July 31, 2016

Richard Todd, The Hasty Heart


I've watched a lot of duds. I've seen the same old fare repurposed ever-so-slightly through the subsequent years. So at face value, The Hasty Heart might seem like just your average forgotten 1940's wartime drama, and to a certain extent it very well is. It's fairly conventional filmmaking that can hit up some hokey avenues at times. But every so often, I bump into the occasional needle-in-the-haystack, coming into a film without any expectations and leaving surprised and impressed. Richard Todd is the reason why I sought out this film, and he does not disappoint.

July 30, 2016

Broderick Crawford, All the King's Men

Won: Academy Award - Best Actor | New York Film Critics Circle - Best Actor (1949) | Golden Globe - Best Actor

I was surprised to find that All the King’s Men features two lead characters. The intertwined storylines between Jack Burden and Willie Stark make the picture a less fluid and less compelling viewing experience than it could have been had the film primarily keyed in on the Stark character, but it’s obvious how Broderick Crawford reigned in everyone’s attention here. His is a compelling albeit slightly unvaried performance.

July 17, 2016

Gregory Peck, Twelve O'Clock High

Won: New York Film Critics Circle - Best Actor (1950)
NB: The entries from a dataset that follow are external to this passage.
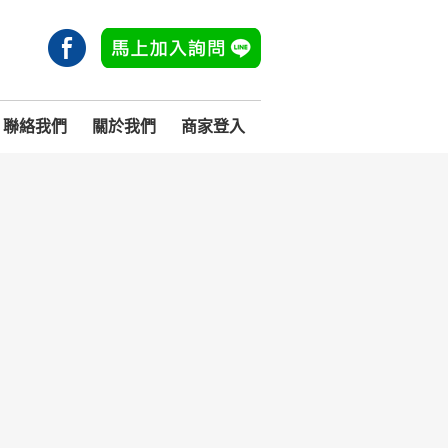
聯絡我們
關於我們
商家登入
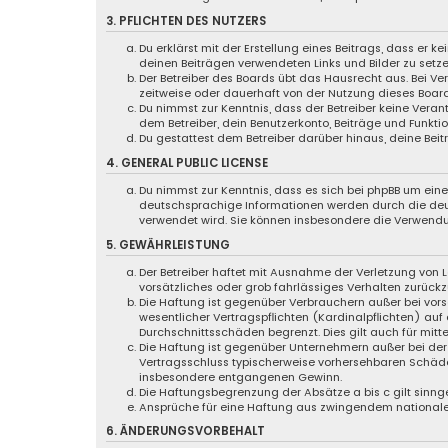
3. PFLICHTEN DES NUTZERS
Du erklärst mit der Erstellung eines Beitrags, dass er k
deinen Beiträgen verwendeten Links und Bilder zu setz
Der Betreiber des Boards übt das Hausrecht aus. Bei 
zeitweise oder dauerhaft von der Nutzung dieses Board
Du nimmst zur Kenntnis, dass der Betreiber keine Verant
dem Betreiber, dein Benutzerkonto, Beiträge und Funktio
Du gestattest dem Betreiber darüber hinaus, deine Bei
4. GENERAL PUBLIC LICENSE
Du nimmst zur Kenntnis, dass es sich bei phpBB um eine 
deutschsprachige Informationen werden durch die d
verwendet wird. Sie können insbesondere die Verwendu
5. GEWÄHRLEISTUNG
Der Betreiber haftet mit Ausnahme der Verletzung von L
vorsätzliches oder grob fahrlässiges Verhalten zurück
Die Haftung ist gegenüber Verbrauchern außer bei vor
wesentlicher Vertragspflichten (Kardinalpflichten) au
Durchschnittsschäden begrenzt. Dies gilt auch für mi
Die Haftung ist gegenüber Unternehmern außer bei der 
Vertragsschluss typischerweise vorhersehbaren Schäde
insbesondere entgangenen Gewinn.
Die Haftungsbegrenzung der Absätze a bis c gilt sinng
Ansprüche für eine Haftung aus zwingendem nationale
6. ÄNDERUNGSVORBEHALT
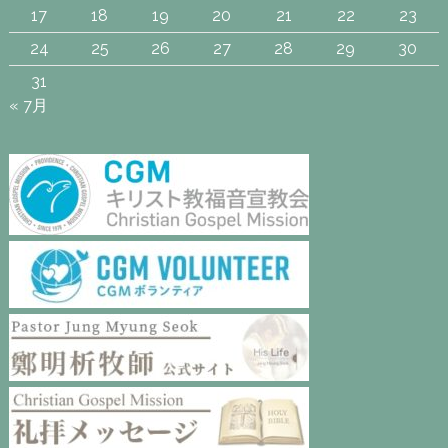
17
18
19
20
21
22
23
24
25
26
27
28
29
30
31
« 7月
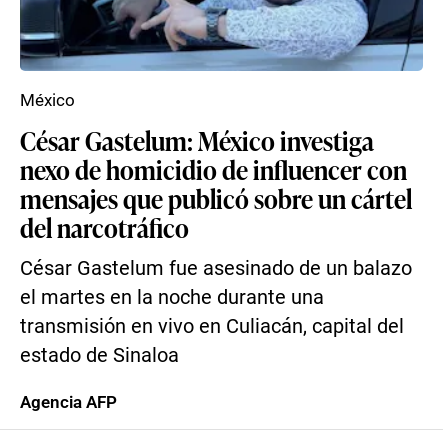
México
César Gastelum: México investiga
nexo de homicidio de influencer con
mensajes que publicó sobre un cártel
del narcotráfico
César Gastelum fue asesinado de un balazo
el martes en la noche durante una
transmisión en vivo en Culiacán, capital del
estado de Sinaloa
Agencia AFP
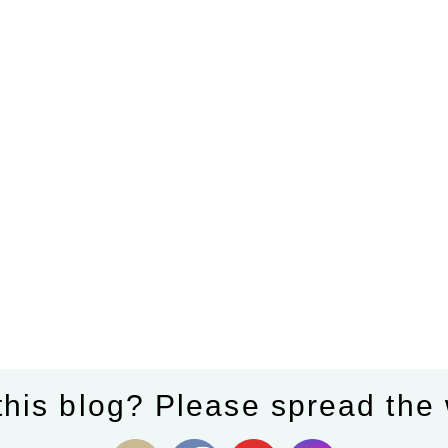
this blog? Please spread the 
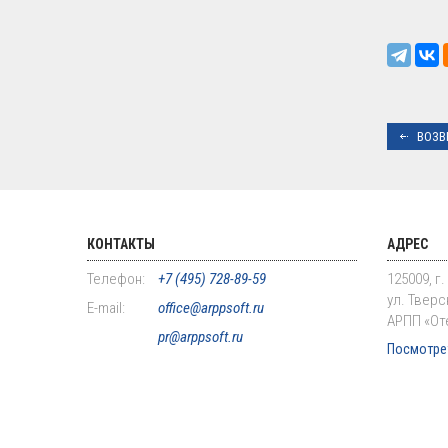
ВОЗВ
КОНТАКТЫ
АДРЕС
Телефон:
+7 (495) 728-89-59
125009, г
ул. Тверск
E-mail:
office@arppsoft.ru
АРПП «От
pr@arppsoft.ru
Посмотрет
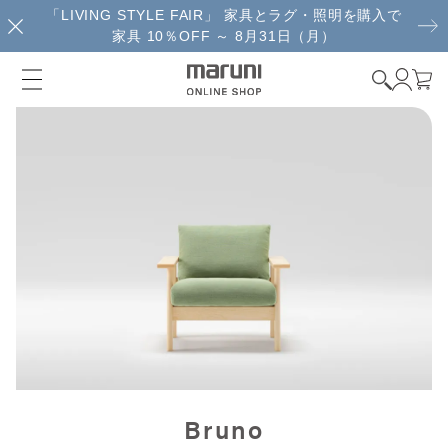
「LIVING STYLE FAIR」 家具とラグ・照明を購入で
家具 10％OFF ～ 8月31日（月）
Bruno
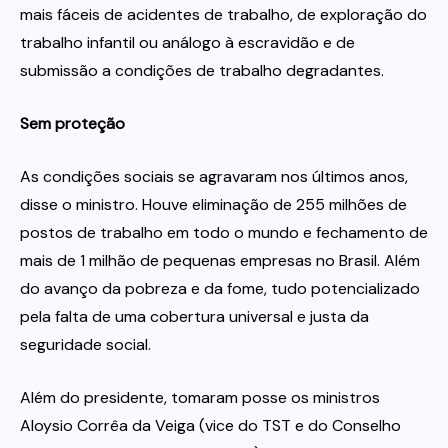
mais fáceis de acidentes de trabalho, de exploração do
trabalho infantil ou análogo à escravidão e de
submissão a condições de trabalho degradantes.
Sem proteção
As condições sociais se agravaram nos últimos anos,
disse o ministro. Houve eliminação de 255 milhões de
postos de trabalho em todo o mundo e fechamento de
mais de 1 milhão de pequenas empresas no Brasil. Além
do avanço da pobreza e da fome, tudo potencializado
pela falta de uma cobertura universal e justa da
seguridade social.
Além do presidente, tomaram posse os ministros
Aloysio Corrêa da Veiga (vice do TST e do Conselho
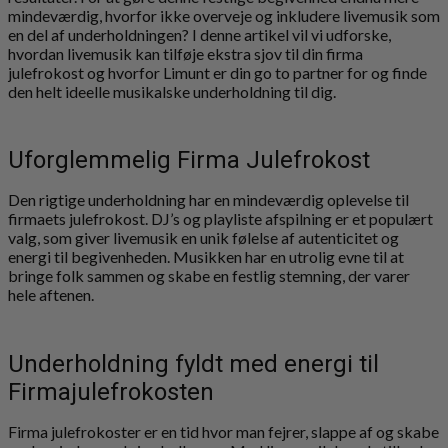
mindeværdig, hvorfor ikke overveje og inkludere livemusik som
en del af underholdningen? I denne artikel vil vi udforske,
hvordan livemusik kan tilføje ekstra sjov til din firma
julefrokost og hvorfor Limunt er din go to partner for og finde
den helt ideelle musikalske underholdning til dig.
Uforglemmelig Firma Julefrokost
Den rigtige underholdning har en mindeværdig oplevelse til
firmaets julefrokost. DJ’s og playliste afspilning er et populært
valg, som giver livemusik en unik følelse af autenticitet og
energi til begivenheden. Musikken har en utrolig evne til at
bringe folk sammen og skabe en festlig stemning, der varer
hele aftenen.
Underholdning fyldt med energi til
Firmajulefrokosten
Firma julefrokoster er en tid hvor man fejrer, slappe af og skabe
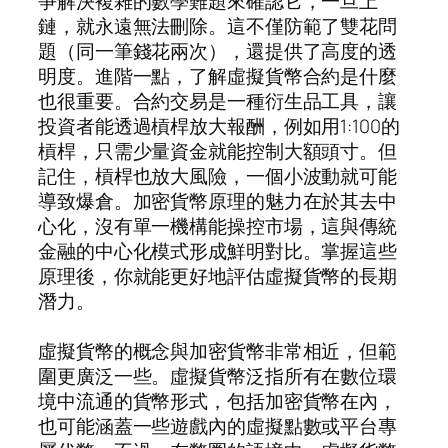
爭解決複雜的數學難題來確認它，一旦上
鏈，就永遠無法刪除。這不僅防範了雙花問
題（同一筆錢花兩次），還提供了高度的透
明度。進階一點，了解虛擬貨幣合約是什麼
也很重要。合約交易是一種衍生品工具，讓
投資者能透過槓桿放大報酬，例如用1:100的
槓桿，只需少量資金就能控制大額頭寸。但
記住，槓桿也放大風險，一個小波動就可能
導致爆倉。加密貨幣原理的魅力在於其去中
心化，沒有單一機構能操控市場，這與傳統
金融的中心化模式形成鮮明對比。掌握這些
原理後，你就能更好地評估虛擬貨幣的長期
潛力。
虛擬貨幣的概念與加密貨幣非常相近，但範
圍更廣泛一些。虛擬貨幣泛指所有在數位環
境中流通的貨幣形式，包括加密貨幣在內，
也可能涵蓋一些遊戲內的虛擬點數或平台專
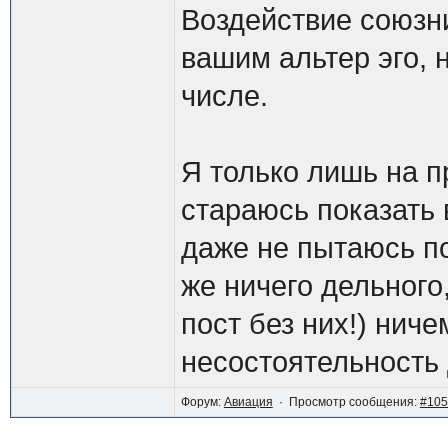
Воздействие союзни
вашим альтер эго, 
числе.
Я только лишь на п
стараюсь показать
даже не пытаюсь по
же ничего дельного,
пост без них!) ниче
несостоятельность
Форум:
Авиация
· Просмотр сообщения:
#105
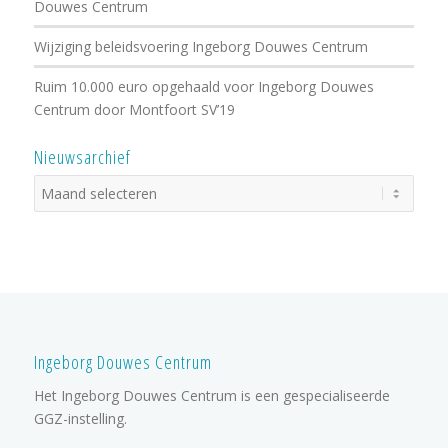
Douwes Centrum
Wijziging beleidsvoering Ingeborg Douwes Centrum
Ruim 10.000 euro opgehaald voor Ingeborg Douwes
Centrum door Montfoort SV’19
Nieuwsarchief
Ingeborg Douwes Centrum
Het Ingeborg Douwes Centrum is een gespecialiseerde
GGZ-instelling.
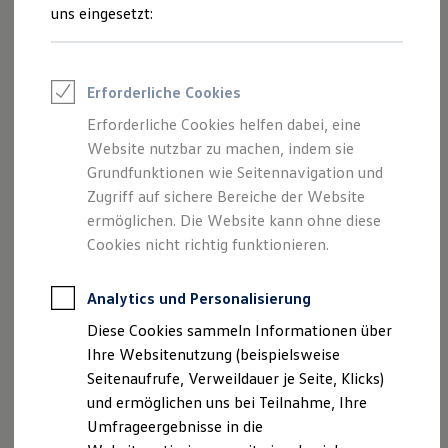
Reifenpakete
uns eingesetzt:
Leasing
Leasing-Angebote
Gebrauchtwagen Leasing
Junge Gebrauchtwagen-Leasing
Erforderliche Cookies
Elektroauto Leasing
Kleinwagen-Leasing
Erforderliche Cookies helfen dabei, eine
Leasing ohne Anzahlung
Website nutzbar zu machen, indem sie
Finanzierung
Autokredit mit Schlussrate
Grundfunktionen wie Seitennavigation und
Versicherungen und Garantien
Zugriff auf sichere Bereiche der Website
Kfz-Versicherung
ermöglichen. Die Website kann ohne diese
Restschuldversicherungen
Garantien
Cookies nicht richtig funktionieren.
Wartungsverträge
Geschäftskunden
Professional Class bei Volkswagen
Analytics und Personalisierung
Großkunden
Diese Cookies sammeln Informationen über
Behörden
Direktkunden
Ihre Websitenutzung (beispielsweise
Sonderfahrzeuge
Seitenaufrufe, Verweildauer je Seite, Klicks)
Anpfiff zum Gewinn
und ermöglichen uns bei Teilnahme, Ihre
Elektromobilität
Elektroautos
Umfrageergebnisse in die
ID. Tutorials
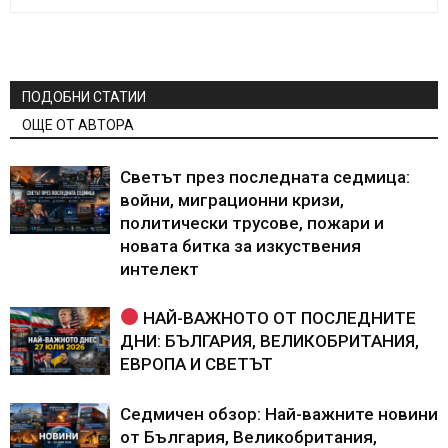
ПОДОБНИ СТАТИИ
ОЩЕ ОТ АВТОРА
Светът през последната седмица:
войни, миграционни кризи,
политически трусове, пожари и
новата битка за изкуствения
интелект
НАЙ-ВАЖНОТО ОТ ПОСЛЕДНИТЕ
ДНИ: БЪЛГАРИЯ, ВЕЛИКОБРИТАНИЯ,
ЕВРОПА И СВЕТЪТ
Седмичен обзор: Най-важните новини
от България, Великобритания,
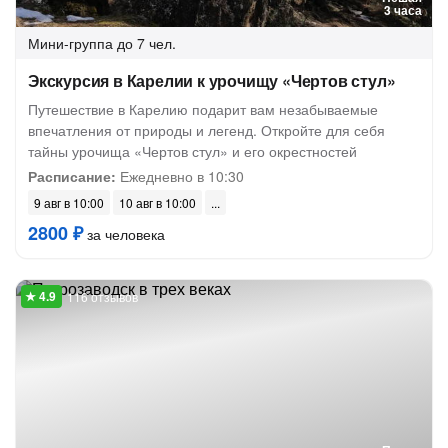
3 часа
Мини-группа
до 7 чел.
Экскурсия в Карелии к урочищу «Чертов стул»
Путешествие в Карелию подарит вам незабываемые
впечатления от природы и легенд. Откройте для себя
тайны урочища «Чертов стул» и его окрестностей
Расписание:
Ежедневно в 10:30
9 авг в 10:00
10 авг в 10:00
2800 ₽
за человека
116 отзывов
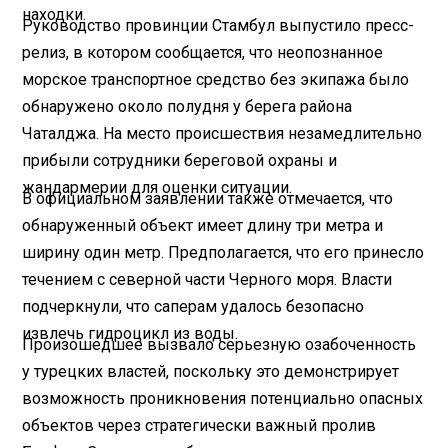
находки.
Руководство провинции Стамбул выпустило пресс-
релиз, в котором сообщается, что неопознанное
морское транспортное средство без экипажа было
обнаружено около полудня у берега района
Чаталджа. На место происшествия незамедлительно
прибыли сотрудники береговой охраны и
жандармерии для оценки ситуации.
В официальном заявлении также отмечается, что
обнаруженный объект имеет длину три метра и
ширину один метр. Предполагается, что его принесло
течением с северной части Черного моря. Власти
подчеркнули, что саперам удалось безопасно
извлечь гидроцикл из воды.
Произошедшее вызвало серьезную озабоченность
у турецких властей, поскольку это демонстрирует
возможность проникновения потенциально опасных
объектов через стратегически важный пролив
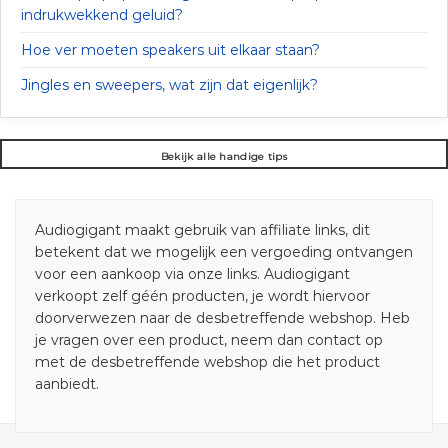
indrukwekkend geluid?
Hoe ver moeten speakers uit elkaar staan?
Jingles en sweepers, wat zijn dat eigenlijk?
Bekijk alle handige tips
Audiogigant maakt gebruik van affiliate links, dit
betekent dat we mogelijk een vergoeding ontvangen
voor een aankoop via onze links. Audiogigant
verkoopt zelf géén producten, je wordt hiervoor
doorverwezen naar de desbetreffende webshop. Heb
je vragen over een product, neem dan contact op
met de desbetreffende webshop die het product
aanbiedt.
I’ve had a cool reception of Peck throughout his prior three nominated performances, mainly because his characters have been that of “noble” men who’re more receptive to the things that happen to them as opposed to being characters that have any distinguishable traits or flaws to actually develop around (For what it’s worth, the closest I was to being impressed by him was via his non-nominated work in Spellbound, and for less obvious reasons, Dual in the Sun). And so it’s interesting (and somewhat refreshing) that Peck should end his 40’s run playing fairly against type, continuing on with 1949’s archetype of the ‘tough guy’ in Twelve O’Clock High.

July 3, 2016

Kirk Douglas, Champion*


In a decade full of ubiquity, it was at first frustrating to see that we'd close it out with a third boxing offering in the Best Actor category. Skepticism and weariness aside, Champion was a vastly intriguing film. From a trajectory standpoint, if Robert Montgomery was the decade's comedic segue into boxing, and if John Garfield was the first to dabble into the dark side of the sport, then it's fitting that we'd end with Kirk Douglas, who takes on a character that's wholly consumed by the darkness, and who bears no redeeming qualities when contrasted against his 1940's boxing brethren. The result is a stunning performance that is as unwavering as it is perceptive.

July 2, 2016

John Wayne, Sands of Iwo Jima


I'm not familiar with John Wayne's work, but my impression of him is that of a stoic, macho man, one who's a reliable presence in films that the boys go to watch, but not quite an actor that is interesting per se. That said, there was absolutely no reason for me to like Wayne or Sands of Iwo Jima. And yet--the film wasn't that bad. It was pretty watchable. Wayne on the other hand, was very much what I thought he'd be.